> _Given data_

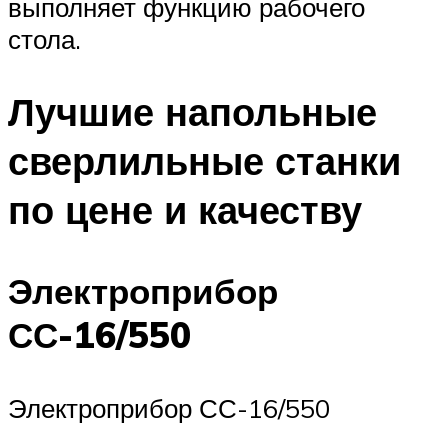
выполняет функцию рабочего
стола.
Лучшие напольные
сверлильные станки
по цене и качеству
Электроприбор
СС-16/550
Электроприбор СС-16/550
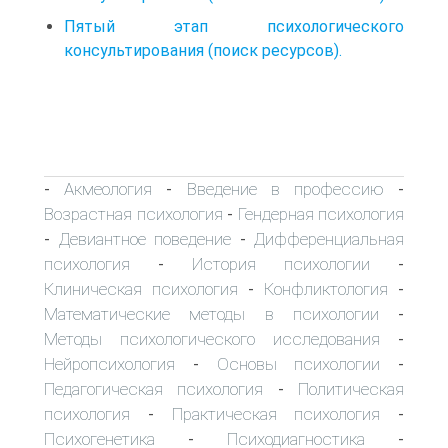
Пятый этап психологического
консультирования (поиск ресурсов).
Акмеология
Введение в профессию
-
-
-
Возрастная психология
Гендерная психология
-
Девиантное поведение
Дифференциальная
-
-
психология
История психологии
-
-
Клиническая психология
Конфликтология
-
-
Математические методы в психологии
-
Методы психологического исследования
-
Нейропсихология
Основы психологии
-
-
Педагогическая психология
Политическая
-
психология
Практическая психология
-
-
Психогенетика
Психодиагностика
-
-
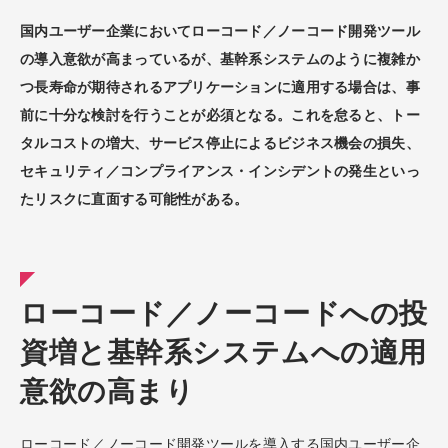
国内ユーザー企業においてローコード／ノーコード開発ツール
の導入意欲が高まっているが、基幹系システムのように複雑か
つ長寿命が期待されるアプリケーションに適用する場合は、事
前に十分な検討を行うことが必須となる。これを怠ると、トー
タルコストの増大、サービス停止によるビジネス機会の損失、
セキュリティ／コンプライアンス・インシデントの発生といっ
たリスクに直面する可能性がある。
ローコード／ノーコードへの投
資増と基幹系システムへの適用
意欲の高まり
ローコード／ノーコード開発ツールを導入する国内ユーザー企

> _Aim of the exercise_
Every entry above needs to be copied exactly, and no pictures go with it.

> _Answer box_
выполняет функцию рабочего
стола.
Лучшие напольные
сверлильные станки
по цене и качеству
Электроприбор
СС-16/550
Электроприбор СС-16/550
Пятый этап психологического
консультирования (поиск ресурсов).
Акмеология
Введение в профессию
-
-
-
Возрастная психология
Гендерная психология
-
Девиантное поведение
Дифференциальная
-
-
психология
История психологии
-
-
Клиническая психология
Конфликтология
-
-
Математические методы в психологии
-
Методы психологического исследования
-
Нейропсихология
Основы психологии
-
-
Педагогическая психология
Политическая
-
психология
Практическая психология
-
-
Психогенетика
Психодиагностика
-
-
国内ユーザー企業においてローコード／ノーコード開発ツール
の導入意欲が高まっているが、基幹系システムのように複雑か
つ長寿命が期待されるアプリケーションに適用する場合は、事
前に十分な検討を行うことが必須となる。これを怠ると、トー
タルコストの増大、サービス停止によるビジネス機会の損失、
セキュリティ／コンプライアンス・インシデントの発生といっ
たリスクに直面する可能性がある。
ローコード／ノーコードへの投
資増と基幹系システムへの適用
意欲の高まり
ローコード／ノーコード開発ツールを導入する国内ユーザー企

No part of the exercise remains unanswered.